Bem, como falei, coleções não são ranking, mas uma junção de diversos fatores de compra que envolvem preço, promoção, espaço e principalmente... grupo. Meu grupo unido deve ter cerca de 600 títulos diferentes, talvez mais. Sem contar que a maior parte das vezes eu jogo em eventos ou lojas onde outros títulos estão disponíveis.
Por isso eu tomei uma decisão pessoal de ter comigo, apenas os jogos que AMO. Jogos que gosto podem ficar na coleção dos amigos. Penso assim, se um grupo vier aqui em casa e quisermos jogar uma alocação de trabalhadores, vai ser melhor do que Russian Railroads, Bruxelles ou outros que tenho? Se quisermos um euro com dados, será melhor que Bora Bora, Troyes ou Burgundy? Para entrar na coleção a resposta tem que ser SIM e um dos que já estão terá de sair, pois jogamos tantos jogos variados que é difícil um jogo que eu não sinta NECESSIDADE CONSTANTE de jogá-lo ver mesa na minha coleção.
Mas mesmo assim, como eu disse, Ganges me desafia a comprá-lo. Desafia por que é gostoso, divertido e rápido. Talvez não tenha tanta variação estratégica que me faça querer jogar 10, 20 partidas deles sem enjoar. Mas com jogadores experientes roda em cerca de 1h30 minutos em mesa com 4, todos curtem e tem um equilíbrio certo entre desafio intelectual e simplicidade/diversão para quem joga.
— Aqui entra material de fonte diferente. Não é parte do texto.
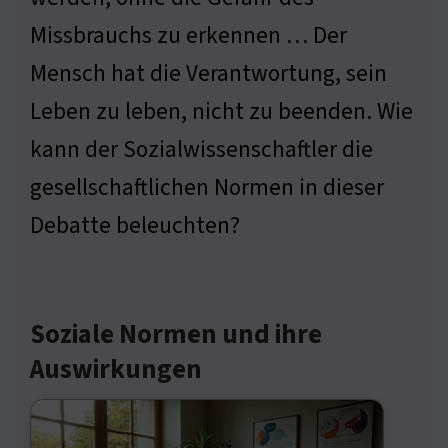
Missbrauchs zu erkennen … Der
Mensch hat die Verantwortung, sein
Leben zu leben, nicht zu beenden. Wie
kann der Sozialwissenschaftler die
gesellschaftlichen Normen in dieser
Debatte beleuchten?
Soziale Normen und ihre
Auswirkungen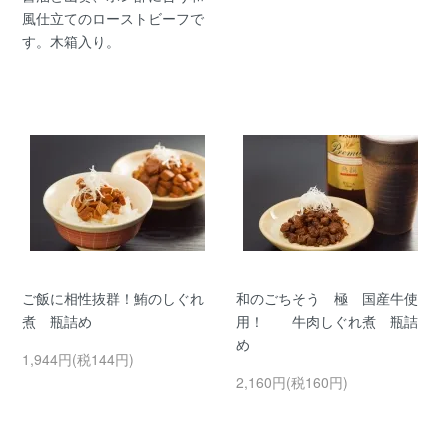
風仕立てのローストビーフで
す。木箱入り。
ご飯に相性抜群！鮪のしぐれ
和のごちそう 極 国産牛使
煮 瓶詰め
用！ 牛肉しぐれ煮 瓶詰
め
1,944円(税144円)
2,160円(税160円)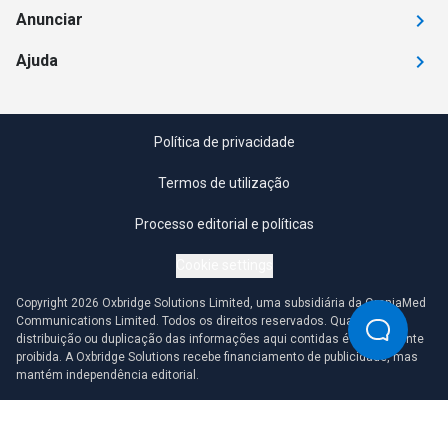
Anunciar
Ajuda
Política de privacidade
Termos de utilização
Processo editorial e políticas
Cookie settings
Copyright 2026 Oxbridge Solutions Limited, uma subsidiária da OmniaMed
Communications Limited. Todos os direitos reservados. Qualquer
distribuição ou duplicação das informações aqui contidas é estritamente
proibida. A Oxbridge Solutions recebe financiamento de publicidade, mas
mantém independência editorial.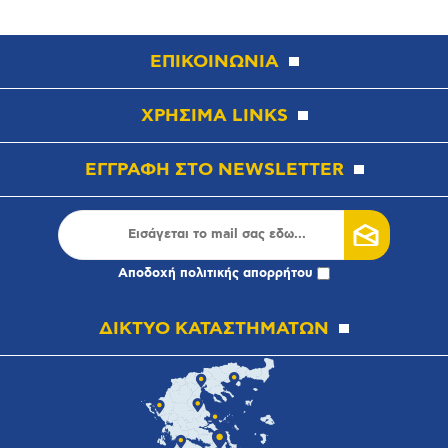
ΕΠΙΚΟΙΝΩΝΙΑ
ΧΡΗΣΙΜΑ LINKS
ΕΓΓΡΑΦΗ ΣΤΟ NEWSLETTER
Αποδοχή
πολιτικής απορρήτου
ΔΙΚΤΥΟ ΚΑΤΑΣΤΗΜΑΤΩΝ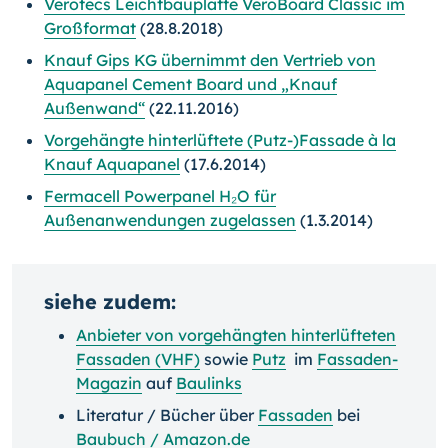
Verotecs Leichtbauplatte VeroBoard Classic im
Großformat
(28.8.2018)
Knauf Gips KG übernimmt den Vertrieb von
Aquapanel Cement Board und „Knauf
Außenwand“
(22.11.2016)
Vorgehängte hinterlüftete (Putz-)Fassade à la
Knauf Aquapanel
(17.6.2014)
Fermacell Powerpanel H₂O für
Außenanwendungen zugelassen
(1.3.2014)
siehe zudem:
Anbieter von vorgehängten hinterlüfteten
Fassaden (VHF)
sowie
Putz
im
Fassaden-
Magazin
auf
Baulinks
Literatur / Bücher über
Fassaden
bei
Baubuch / Amazon.de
Ganges é um jogo para quem quer um euro médio, muito divertido e curte euros com dados e alocação. Desses, provavelmente é o melhor lançado no mercado brasileiro até agora, considerando que Bora Bora e Troyes não foram lançados por aqui até então. O sucesso em Essen não foi a toa. Ele ultrapassa a barreira da mesmice e entrega coisas diferentes dentro do estilo. Mais um ponto para Inka e Markus Brandt!